La costruzione dei muraglioni del Tevere nel 1900-1910, che tanto bene e male hanno fatto nel contempo al paesaggio urbano, hanno privato la casa confraternale dell’oratorio, dei saloni e della quasi totalità dell’antico cimitero sotterraneo. Delle vecchie sale, ove si svolgevano le “Sacre Rappresentazioni della Morte” con le “statue di cera” e con la partecipazione di veri cadaveri, non resta più nulla’. Il piccolo “Coemiterium”, ancora visitabile, non è altro che una sala con conservati alcuni teschi di confratelli, morti associati nelle campagne o presi dal fiume, alcuni candelabri d’ossa umane e alcuni cimeli quali un cataletto del 6/700. Nella chiesa rimane il ricordo della sepoltura di alcuni confratelli illustri: Ferdinando Fuga pare sia sepolto nella fossa comune con i poveri, insieme a Giovanni Ceruso (detto il letterato), fondatore di ospizi per bambini (detti a loro volta i letterati) e scuole per i discoli, inoltre hanno un loro sepolcro Gioacchino Petrucci, Vincenzo Perucci, pedagogista e Paolo Pericoli, cofondatore dell’Azione Cattolica Italiana.

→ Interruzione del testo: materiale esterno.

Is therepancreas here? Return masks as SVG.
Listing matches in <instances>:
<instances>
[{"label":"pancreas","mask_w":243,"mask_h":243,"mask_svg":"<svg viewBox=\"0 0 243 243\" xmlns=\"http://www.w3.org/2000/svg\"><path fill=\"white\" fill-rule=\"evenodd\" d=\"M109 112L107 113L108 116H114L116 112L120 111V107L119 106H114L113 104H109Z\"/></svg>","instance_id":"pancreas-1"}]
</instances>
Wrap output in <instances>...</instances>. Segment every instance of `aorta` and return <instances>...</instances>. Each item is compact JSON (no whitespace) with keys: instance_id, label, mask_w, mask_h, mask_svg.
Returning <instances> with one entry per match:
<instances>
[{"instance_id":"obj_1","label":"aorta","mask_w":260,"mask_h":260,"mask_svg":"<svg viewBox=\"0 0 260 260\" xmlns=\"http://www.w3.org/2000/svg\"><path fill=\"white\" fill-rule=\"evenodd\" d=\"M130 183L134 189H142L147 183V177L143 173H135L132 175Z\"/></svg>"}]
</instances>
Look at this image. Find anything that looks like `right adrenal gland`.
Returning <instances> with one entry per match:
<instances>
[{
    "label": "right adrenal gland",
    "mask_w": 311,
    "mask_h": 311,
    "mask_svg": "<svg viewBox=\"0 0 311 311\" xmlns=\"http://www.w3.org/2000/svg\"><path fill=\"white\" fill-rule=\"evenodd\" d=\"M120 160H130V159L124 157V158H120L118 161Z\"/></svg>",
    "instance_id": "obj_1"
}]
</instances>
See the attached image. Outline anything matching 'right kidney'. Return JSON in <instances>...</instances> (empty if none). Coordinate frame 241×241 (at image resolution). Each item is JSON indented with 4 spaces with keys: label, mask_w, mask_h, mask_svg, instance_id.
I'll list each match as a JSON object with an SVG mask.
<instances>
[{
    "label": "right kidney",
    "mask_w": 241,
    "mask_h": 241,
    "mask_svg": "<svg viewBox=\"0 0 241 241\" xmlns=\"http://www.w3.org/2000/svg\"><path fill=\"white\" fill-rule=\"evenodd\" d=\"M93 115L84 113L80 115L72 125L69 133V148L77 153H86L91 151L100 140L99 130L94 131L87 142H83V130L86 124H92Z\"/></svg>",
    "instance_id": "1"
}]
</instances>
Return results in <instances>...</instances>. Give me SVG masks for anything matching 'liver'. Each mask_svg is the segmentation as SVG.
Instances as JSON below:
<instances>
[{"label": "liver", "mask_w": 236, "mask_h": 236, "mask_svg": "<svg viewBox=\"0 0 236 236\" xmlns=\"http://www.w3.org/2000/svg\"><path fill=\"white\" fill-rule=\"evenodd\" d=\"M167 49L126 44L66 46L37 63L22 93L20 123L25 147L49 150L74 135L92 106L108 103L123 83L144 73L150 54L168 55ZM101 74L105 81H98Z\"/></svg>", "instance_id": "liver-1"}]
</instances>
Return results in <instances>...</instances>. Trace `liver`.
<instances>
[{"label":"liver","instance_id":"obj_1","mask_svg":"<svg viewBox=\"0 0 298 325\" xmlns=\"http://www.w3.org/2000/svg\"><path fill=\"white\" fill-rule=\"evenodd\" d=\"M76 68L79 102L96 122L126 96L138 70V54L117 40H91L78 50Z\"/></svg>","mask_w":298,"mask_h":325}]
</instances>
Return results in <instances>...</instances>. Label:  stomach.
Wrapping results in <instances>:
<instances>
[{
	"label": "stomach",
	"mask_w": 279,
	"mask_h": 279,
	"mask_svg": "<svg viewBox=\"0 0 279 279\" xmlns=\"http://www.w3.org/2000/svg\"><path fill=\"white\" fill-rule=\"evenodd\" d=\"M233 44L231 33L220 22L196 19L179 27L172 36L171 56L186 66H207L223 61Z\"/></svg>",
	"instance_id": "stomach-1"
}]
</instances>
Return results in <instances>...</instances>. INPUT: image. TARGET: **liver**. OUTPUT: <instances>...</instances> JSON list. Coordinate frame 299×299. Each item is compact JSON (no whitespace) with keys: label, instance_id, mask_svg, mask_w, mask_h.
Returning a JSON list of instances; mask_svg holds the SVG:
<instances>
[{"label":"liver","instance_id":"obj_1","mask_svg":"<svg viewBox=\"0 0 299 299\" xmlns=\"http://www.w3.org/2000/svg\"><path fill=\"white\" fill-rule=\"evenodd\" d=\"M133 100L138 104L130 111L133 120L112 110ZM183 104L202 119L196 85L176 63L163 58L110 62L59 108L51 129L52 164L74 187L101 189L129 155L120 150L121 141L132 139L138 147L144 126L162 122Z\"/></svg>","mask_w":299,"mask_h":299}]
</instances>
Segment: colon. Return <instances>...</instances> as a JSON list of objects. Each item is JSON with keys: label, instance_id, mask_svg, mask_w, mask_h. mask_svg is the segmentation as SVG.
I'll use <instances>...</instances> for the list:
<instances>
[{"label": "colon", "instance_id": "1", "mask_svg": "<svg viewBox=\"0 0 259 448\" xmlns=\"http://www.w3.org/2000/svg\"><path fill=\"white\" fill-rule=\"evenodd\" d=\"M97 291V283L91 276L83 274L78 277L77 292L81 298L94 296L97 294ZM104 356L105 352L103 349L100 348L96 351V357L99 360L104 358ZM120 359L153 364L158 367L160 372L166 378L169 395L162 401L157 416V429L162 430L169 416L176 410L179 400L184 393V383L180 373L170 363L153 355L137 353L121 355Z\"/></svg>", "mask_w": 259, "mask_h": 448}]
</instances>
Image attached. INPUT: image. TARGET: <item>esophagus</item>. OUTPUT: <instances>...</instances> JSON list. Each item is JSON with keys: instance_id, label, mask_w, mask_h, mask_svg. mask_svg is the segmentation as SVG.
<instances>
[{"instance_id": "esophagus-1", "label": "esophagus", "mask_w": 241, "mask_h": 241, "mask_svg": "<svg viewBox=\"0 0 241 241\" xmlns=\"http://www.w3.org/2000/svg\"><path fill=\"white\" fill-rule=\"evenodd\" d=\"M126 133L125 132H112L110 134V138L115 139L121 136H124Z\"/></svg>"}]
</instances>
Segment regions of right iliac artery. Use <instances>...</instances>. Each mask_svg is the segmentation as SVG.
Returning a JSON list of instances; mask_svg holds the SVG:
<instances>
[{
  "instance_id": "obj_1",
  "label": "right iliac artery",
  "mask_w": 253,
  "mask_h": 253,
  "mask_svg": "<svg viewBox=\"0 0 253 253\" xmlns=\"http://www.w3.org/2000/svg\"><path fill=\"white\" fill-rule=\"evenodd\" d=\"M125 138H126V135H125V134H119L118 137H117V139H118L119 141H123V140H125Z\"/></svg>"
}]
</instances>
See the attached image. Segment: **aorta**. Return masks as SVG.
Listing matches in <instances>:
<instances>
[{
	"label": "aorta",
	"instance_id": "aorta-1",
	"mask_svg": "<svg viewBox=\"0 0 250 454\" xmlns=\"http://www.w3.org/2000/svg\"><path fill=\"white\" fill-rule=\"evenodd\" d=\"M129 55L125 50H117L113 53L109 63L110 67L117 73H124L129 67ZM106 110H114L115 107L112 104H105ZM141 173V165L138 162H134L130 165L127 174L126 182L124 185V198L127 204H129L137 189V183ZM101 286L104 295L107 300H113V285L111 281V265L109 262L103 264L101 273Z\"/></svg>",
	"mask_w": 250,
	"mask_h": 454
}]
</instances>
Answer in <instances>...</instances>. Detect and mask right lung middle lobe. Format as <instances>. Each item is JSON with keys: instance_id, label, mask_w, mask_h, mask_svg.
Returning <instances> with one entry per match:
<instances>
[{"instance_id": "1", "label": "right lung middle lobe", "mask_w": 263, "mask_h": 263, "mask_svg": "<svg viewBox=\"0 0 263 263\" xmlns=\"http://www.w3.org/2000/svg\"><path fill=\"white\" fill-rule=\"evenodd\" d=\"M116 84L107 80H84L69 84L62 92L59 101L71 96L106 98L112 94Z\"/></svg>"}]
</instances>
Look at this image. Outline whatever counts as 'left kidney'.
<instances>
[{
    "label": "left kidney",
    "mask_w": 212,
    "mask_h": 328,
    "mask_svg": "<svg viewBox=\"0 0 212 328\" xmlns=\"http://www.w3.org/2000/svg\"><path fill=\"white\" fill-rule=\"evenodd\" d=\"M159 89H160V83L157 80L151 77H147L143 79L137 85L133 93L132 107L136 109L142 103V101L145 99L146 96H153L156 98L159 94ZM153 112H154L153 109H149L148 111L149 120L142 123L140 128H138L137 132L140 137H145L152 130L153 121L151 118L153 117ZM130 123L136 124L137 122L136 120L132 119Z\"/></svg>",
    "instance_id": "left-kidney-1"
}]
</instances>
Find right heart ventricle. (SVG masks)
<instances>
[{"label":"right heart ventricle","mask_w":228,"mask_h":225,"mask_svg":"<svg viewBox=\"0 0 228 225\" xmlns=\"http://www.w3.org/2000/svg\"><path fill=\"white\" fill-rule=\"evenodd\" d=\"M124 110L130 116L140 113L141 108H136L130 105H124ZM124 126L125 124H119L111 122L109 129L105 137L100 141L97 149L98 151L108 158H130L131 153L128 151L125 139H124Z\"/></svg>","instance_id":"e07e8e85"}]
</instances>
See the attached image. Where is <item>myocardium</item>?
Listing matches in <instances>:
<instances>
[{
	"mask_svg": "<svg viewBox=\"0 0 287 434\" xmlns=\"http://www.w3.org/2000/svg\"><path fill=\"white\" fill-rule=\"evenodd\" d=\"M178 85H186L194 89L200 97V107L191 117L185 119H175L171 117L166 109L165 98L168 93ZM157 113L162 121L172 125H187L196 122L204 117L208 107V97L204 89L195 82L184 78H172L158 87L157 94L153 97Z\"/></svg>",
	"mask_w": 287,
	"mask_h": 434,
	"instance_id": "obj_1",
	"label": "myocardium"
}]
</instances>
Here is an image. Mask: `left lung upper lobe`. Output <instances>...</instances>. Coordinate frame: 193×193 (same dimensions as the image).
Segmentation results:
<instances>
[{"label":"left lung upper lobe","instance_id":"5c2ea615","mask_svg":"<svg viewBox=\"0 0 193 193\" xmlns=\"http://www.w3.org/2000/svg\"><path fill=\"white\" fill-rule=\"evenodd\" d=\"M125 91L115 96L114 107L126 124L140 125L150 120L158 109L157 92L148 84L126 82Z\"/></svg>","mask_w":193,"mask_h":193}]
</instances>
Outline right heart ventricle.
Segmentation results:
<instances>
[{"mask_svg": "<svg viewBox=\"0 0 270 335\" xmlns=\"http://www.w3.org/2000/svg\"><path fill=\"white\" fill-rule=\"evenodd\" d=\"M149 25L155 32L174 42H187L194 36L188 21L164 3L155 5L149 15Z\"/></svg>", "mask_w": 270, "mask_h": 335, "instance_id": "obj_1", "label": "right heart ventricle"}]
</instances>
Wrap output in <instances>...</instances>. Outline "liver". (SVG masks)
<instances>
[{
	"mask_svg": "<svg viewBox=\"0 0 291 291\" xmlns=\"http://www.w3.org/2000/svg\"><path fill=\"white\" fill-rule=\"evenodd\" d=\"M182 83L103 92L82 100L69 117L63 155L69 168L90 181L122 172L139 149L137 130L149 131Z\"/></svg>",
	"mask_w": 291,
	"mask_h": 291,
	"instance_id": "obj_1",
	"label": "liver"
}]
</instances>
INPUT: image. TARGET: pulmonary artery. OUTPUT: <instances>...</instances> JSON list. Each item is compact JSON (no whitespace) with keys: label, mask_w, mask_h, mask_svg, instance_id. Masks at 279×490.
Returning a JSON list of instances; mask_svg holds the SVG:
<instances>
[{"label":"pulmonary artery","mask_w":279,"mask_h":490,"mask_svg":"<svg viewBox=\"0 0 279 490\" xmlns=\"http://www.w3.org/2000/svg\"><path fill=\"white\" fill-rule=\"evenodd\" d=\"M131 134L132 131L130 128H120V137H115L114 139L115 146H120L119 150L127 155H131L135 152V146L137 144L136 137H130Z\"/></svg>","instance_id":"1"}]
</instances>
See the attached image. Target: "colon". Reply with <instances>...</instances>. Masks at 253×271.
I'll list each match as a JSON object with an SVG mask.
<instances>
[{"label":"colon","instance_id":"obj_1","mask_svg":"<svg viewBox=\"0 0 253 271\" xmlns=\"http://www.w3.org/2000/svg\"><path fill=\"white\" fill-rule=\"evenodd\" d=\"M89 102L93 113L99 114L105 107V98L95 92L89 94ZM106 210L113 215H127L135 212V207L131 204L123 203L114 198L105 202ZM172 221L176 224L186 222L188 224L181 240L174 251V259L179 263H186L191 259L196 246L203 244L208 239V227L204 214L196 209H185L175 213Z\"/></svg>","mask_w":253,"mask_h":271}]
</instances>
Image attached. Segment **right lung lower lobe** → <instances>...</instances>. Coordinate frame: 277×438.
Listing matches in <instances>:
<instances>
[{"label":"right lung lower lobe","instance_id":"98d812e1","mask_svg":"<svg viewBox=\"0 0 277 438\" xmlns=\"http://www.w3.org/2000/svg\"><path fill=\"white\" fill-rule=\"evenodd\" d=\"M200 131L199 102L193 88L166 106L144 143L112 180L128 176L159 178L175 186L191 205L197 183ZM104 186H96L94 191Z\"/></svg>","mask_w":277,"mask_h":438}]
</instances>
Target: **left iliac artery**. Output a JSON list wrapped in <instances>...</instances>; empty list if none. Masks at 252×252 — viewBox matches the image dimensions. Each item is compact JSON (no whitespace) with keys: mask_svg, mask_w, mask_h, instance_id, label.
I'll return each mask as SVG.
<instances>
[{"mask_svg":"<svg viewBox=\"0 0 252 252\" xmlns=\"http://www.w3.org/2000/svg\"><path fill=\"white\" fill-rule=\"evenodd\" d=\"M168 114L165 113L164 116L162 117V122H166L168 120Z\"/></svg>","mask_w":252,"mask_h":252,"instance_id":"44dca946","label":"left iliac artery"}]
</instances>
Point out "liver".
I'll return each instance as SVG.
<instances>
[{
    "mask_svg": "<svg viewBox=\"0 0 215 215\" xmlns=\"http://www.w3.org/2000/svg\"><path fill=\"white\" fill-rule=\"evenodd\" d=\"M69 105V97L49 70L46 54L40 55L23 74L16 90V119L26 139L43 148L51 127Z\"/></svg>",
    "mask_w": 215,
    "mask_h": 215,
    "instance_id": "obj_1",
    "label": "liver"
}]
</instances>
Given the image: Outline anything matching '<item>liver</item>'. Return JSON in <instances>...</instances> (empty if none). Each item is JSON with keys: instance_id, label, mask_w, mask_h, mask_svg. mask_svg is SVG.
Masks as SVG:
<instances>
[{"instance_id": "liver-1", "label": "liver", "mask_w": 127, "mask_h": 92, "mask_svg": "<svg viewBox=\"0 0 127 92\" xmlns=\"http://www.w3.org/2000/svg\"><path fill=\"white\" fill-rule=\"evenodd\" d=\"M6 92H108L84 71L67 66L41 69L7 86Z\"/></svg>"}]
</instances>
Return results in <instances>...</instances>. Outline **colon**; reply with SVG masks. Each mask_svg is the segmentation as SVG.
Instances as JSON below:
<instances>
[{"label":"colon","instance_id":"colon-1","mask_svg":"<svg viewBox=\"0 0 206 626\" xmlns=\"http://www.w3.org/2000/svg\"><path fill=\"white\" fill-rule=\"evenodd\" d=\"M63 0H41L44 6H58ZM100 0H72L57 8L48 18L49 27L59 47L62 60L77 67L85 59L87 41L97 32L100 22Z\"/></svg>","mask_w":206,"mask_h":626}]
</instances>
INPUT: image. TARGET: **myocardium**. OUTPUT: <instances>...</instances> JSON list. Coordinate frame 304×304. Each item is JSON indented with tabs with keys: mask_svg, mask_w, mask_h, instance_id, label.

E’ bene inoltre ricordare che molti sono i personaggi illustri che hanno rivestito cariche nella Arciconfraternita o che si sono interessati ad essa. Tanto per citarne alcuni, i pontefici: Paolo III, Pio IV, San Pio V, Clemente VII, Pio VI e Pio VII, Leone XII, Pio IX, e, Giovanni Ceruso detto il letterato, Ferdinando Fuga architetto, Camillo Fanucci letterato, Bevignani archeologo, il cardinale Borromeo, mons. Cristoforo Almeyda arcivescovo di Pyrgi e tanti altri che è impossibile elencare. Si sono interessati della confraternita e della vita del sodalizio: Bartolomeo Pinelli, Cesare Pascarella, G.G. Belli, Antonello Trombadori, e altri, che volutamente non elenchiamo, per non dispiacere a chi corriamo il rischio di dimenticare.